That's definitely part of it- they are heavyweight threads or processes (no matter how you configure it) (rather than lightweight erlang threads). I would imagine the bigger problem here, however, is context switching. Because Apache (and most other servers) use OS threading or forking, the entire state of the current process (let's say) has to be put aside and then restored later, maybe after only a few milliseconds- because the OS isn't going to presume anything about the state of that process. In Erlang's concurrency model it simply runs 20 (or so, I think- anyway some static number) functions and then goes to another process.
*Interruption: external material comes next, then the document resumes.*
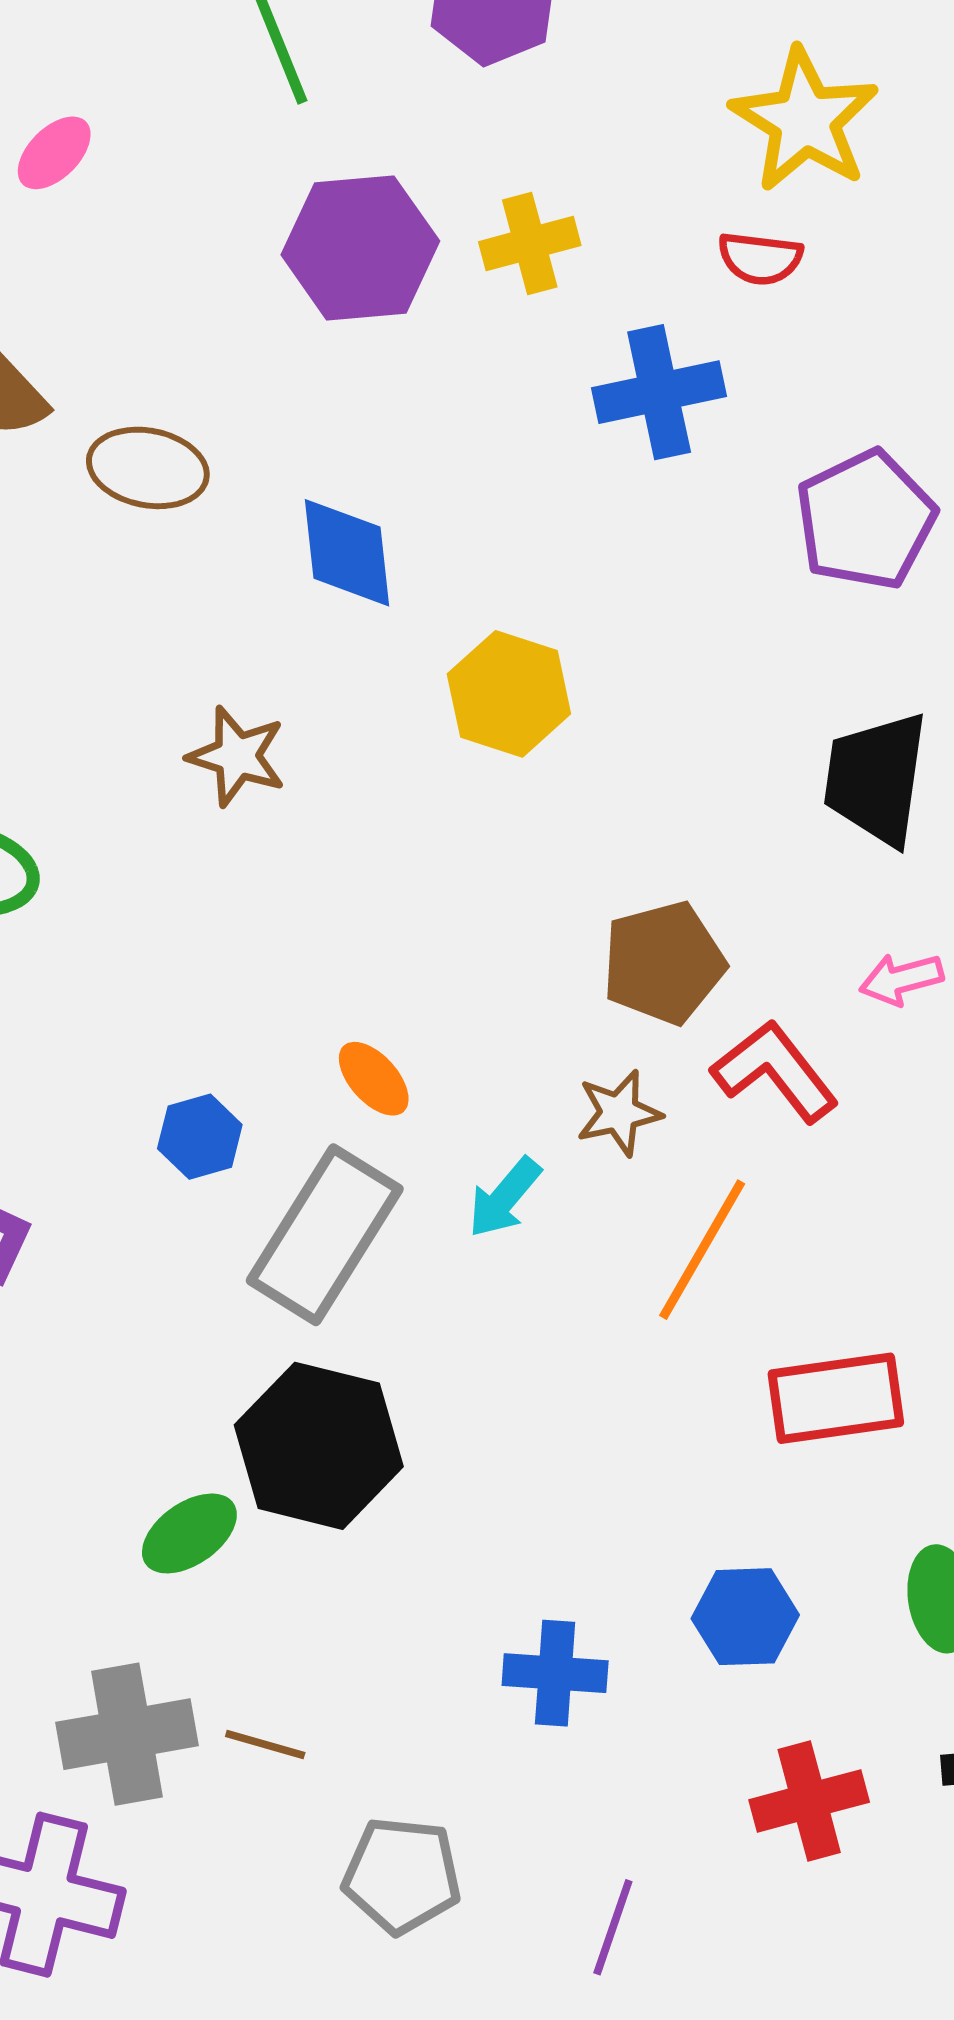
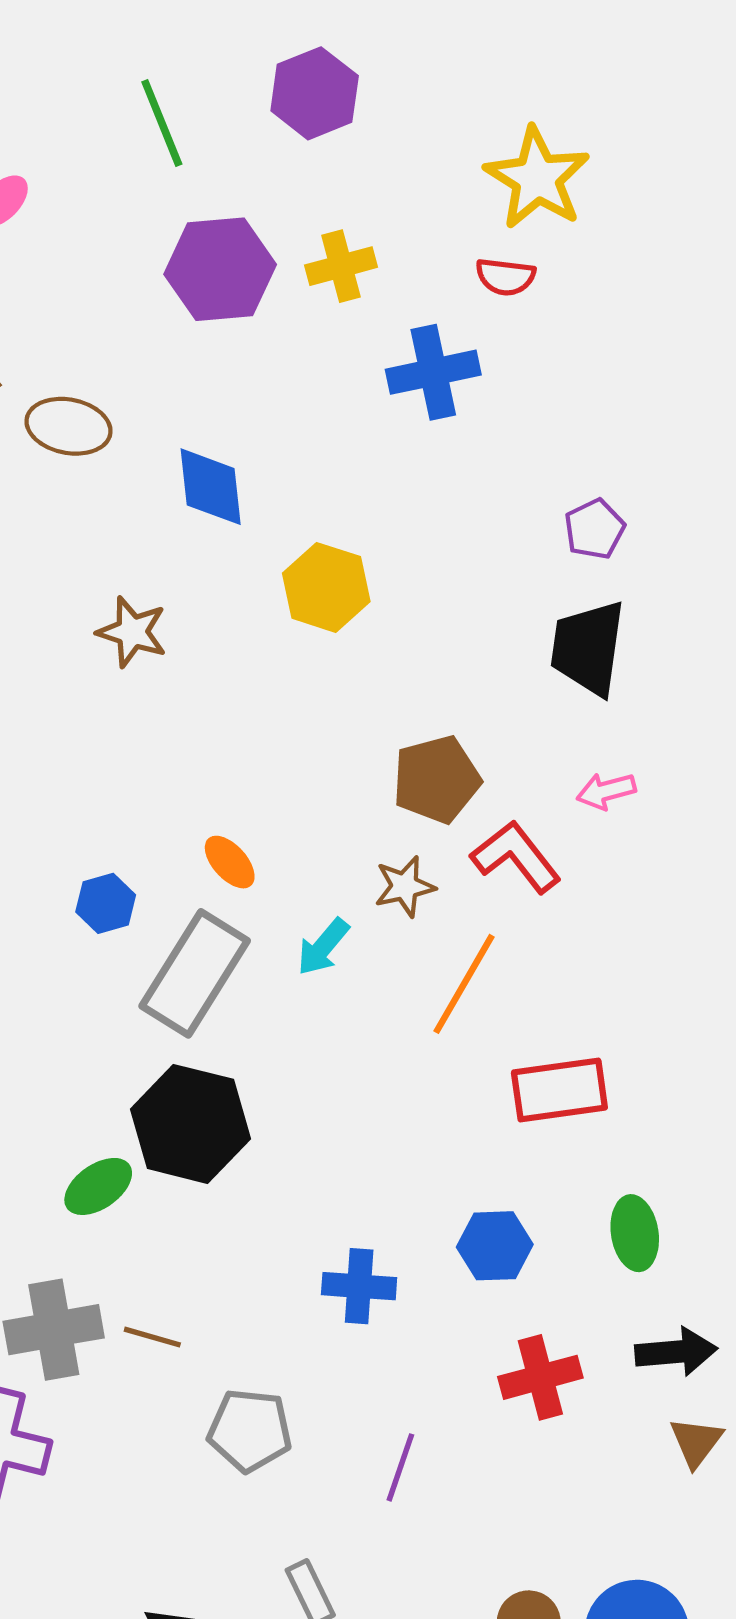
purple pentagon: (866, 520) -> (594, 529), moved, size x0.6

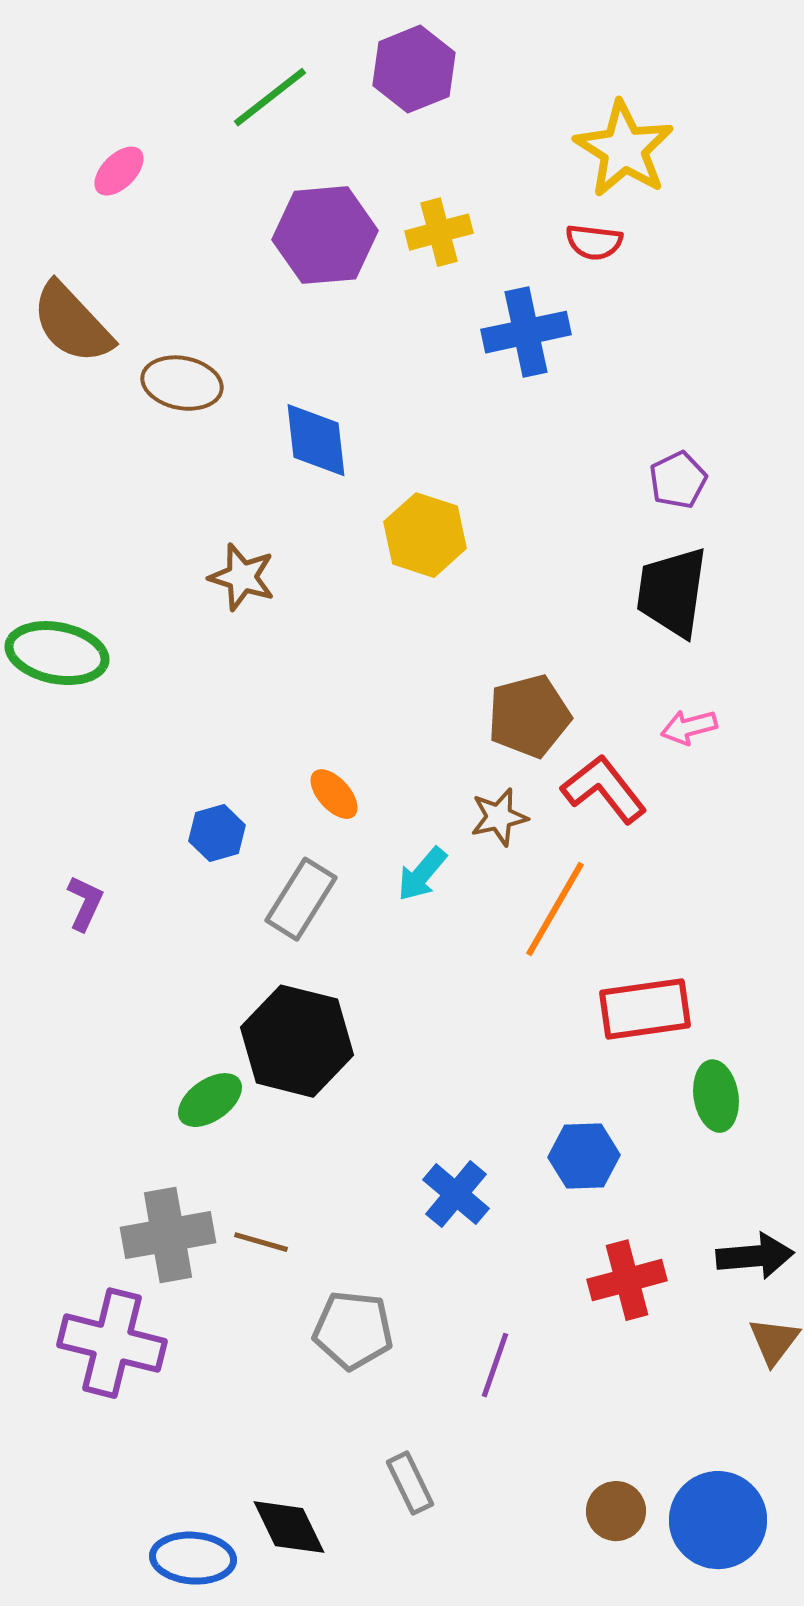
green line: (162, 123) -> (270, 97), turned 74
gray rectangle: (195, 973) -> (301, 899), size x0.7
green ellipse: (635, 1233) -> (716, 1096), moved
blue cross: (359, 1286) -> (456, 1194), turned 36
Because the functions are, uh, functional there is almost no state to save and restore when there is a context switch. Also because things like iteration are done with recursion- the 20 functions and then context switch doesn't get hung up on some loop somewhere. The faster the OS tries to keep switching between processes, the more overhead it introduces.
BTW, this is why in my opinion you don't see a lot of other systems duplicating this sort of concurrency model- because there are some language "limitations" (recursion only, for example) that make it possible.
Most apache, erlang, or kernel hackers would know way more about this than I do, of course.
In a good OS (I believe Linux qualifies), you only need to save the contents of the registers. Each process has its own address space, each thread has its own stack, and so there's no need to much around with memory beyond that. Stacks aren't actually copied around, the processor simply restores %esp and %ebp from the saved process data structure.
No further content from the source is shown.